## Source information

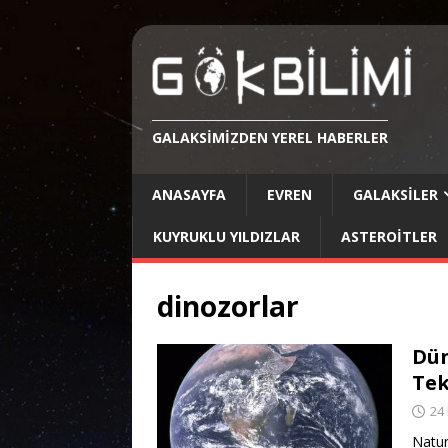
GALAKSIMIZDEN YEREL HABERLER
ANASAYFA
EVREN
GALAKSILER
KUYRUKLU YILDIZLAR
ASTEROITLER
dinozorlar
Dün
Tek
24
Natur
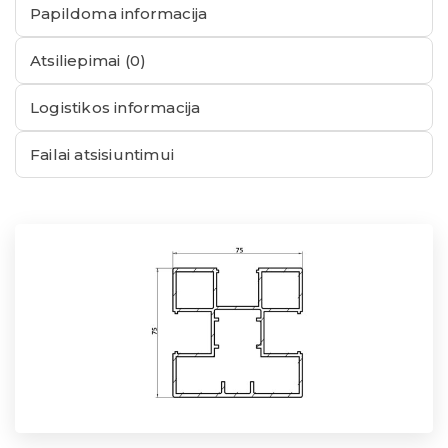
Papildoma informacija
Atsiliepimai (0)
Logistikos informacija
Failai atsisiuntimui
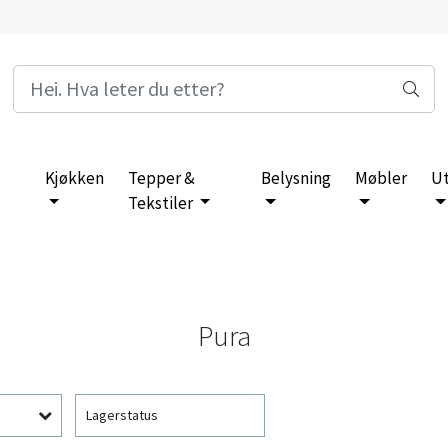
Kjøkken
Tepper &
Belysning
Møbler
U
Tekstiler
Pura
Lagerstatus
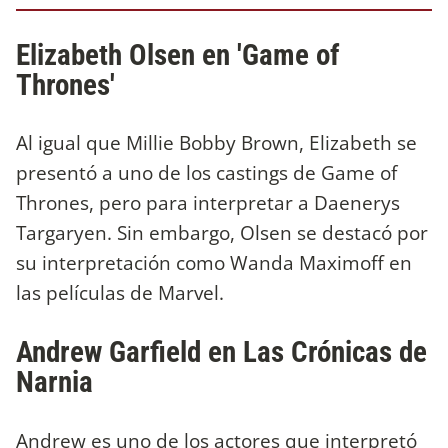
Elizabeth Olsen en 'Game of
Thrones'
Al igual que Millie Bobby Brown, Elizabeth se
presentó a uno de los castings de Game of
Thrones, pero para interpretar a Daenerys
Targaryen. Sin embargo, Olsen se destacó por
su interpretación como Wanda Maximoff en
las películas de Marvel.
Andrew Garfield en Las Crónicas de
Narnia
Andrew es uno de los actores que interpretó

## Task brief
Among the lines above, the ones holding the word "Olsen" must be counted; only that count is to be given.

## Problem solution
2